AOL is no longer offering usenet access.
This feels to me like they’re tearing down an old diner in a neighborhood I used to live in. I never go there anymore, but I spent 5 years of my life on usenet, and 2 of those years in a fever I can’t characterise as anything other than addiction. I learned to write there, and it’s one of only two places where I had people I’d call real friends who I never met IRL. (The other was Old Man Murray, RIP.)
The moment AOL started offering newsgroup access, it created the ‘long September’, where the flood of clueless newbies became more or less permanent, in contrast with previous years where every September saw an influx of freshman at colleges with usenet access, who were then flamed to high heaven acculturated, and the whole thing settled back down by October.
It was also the first sign that the logic of value through interconnection was higher than value through exclusivity. (AOL’s genius, unrivalled, I believe, in the modern era, was to say one thing to investors and another to users, telling Wall Street it was a media company, but selling communications tools and the attendant access to community to its users, functions that always dwarfed use of its media properties.)
There’s not much to eulogize here — the era when you had to explain to the press that the internet was more than just usenet are long over, and AOL’s vital place in the ecosystem wanes each day with the fortunes of dial-up access generally. Over at MeFi, they’re trying to revel in the idea that the long September is ending, but that’s not whats happening here — AOL’s decision to disconnect its NNTP servers cedes usenet to spam and usenet access to Google, which things were each a done deal some time ago.
Still, it feels kind of funny. Usenet was such a spectacular experiment in the annals of human communication, the idea that it’s value isn’t worth the cost of keeping the servers running comes as a marker of things I already knew, but which still feel different when they become facts in the world.
1. nick sweeney on January 26, 2005 5:34 PM writes...
...a marker of things I already knew, but which still feel different when they become facts in the world.
In a sense, it would always have to be AOL that symbolised this, given its role in creating 'the September that never ended'.
Although I don't think that usenet access has necessarily been ceded to Google outright: byte-for-byte, as opposed to access-for-access, it's in the hands of the sites that provide easy access to binary newsgroups. (Nuff said.) So we have a partitioned, Web-enclosed usenet space in which the bulk of new material is in binary format, occupying the 'dark universe' outside the Googlesphere, while Google commands the text-based usenet hierarchy, increasingly as a read-only environment.

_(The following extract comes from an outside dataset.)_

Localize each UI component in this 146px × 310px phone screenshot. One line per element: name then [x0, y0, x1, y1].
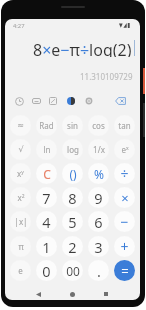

Permalink to Comment2. Brjan Weaver on January 27, 2005 7:31 PM writes...
AOL only offered a small number of the 60,000 + Usenet groups available over a standard Internet connection. I once counted only about a 1000 or so the last time i tried them some 5 years ago. The fact that they already engaged in massive corporate censorship of Usenet should come as no surprise for a company that hasn't been a part of the Internet for years. Yawn!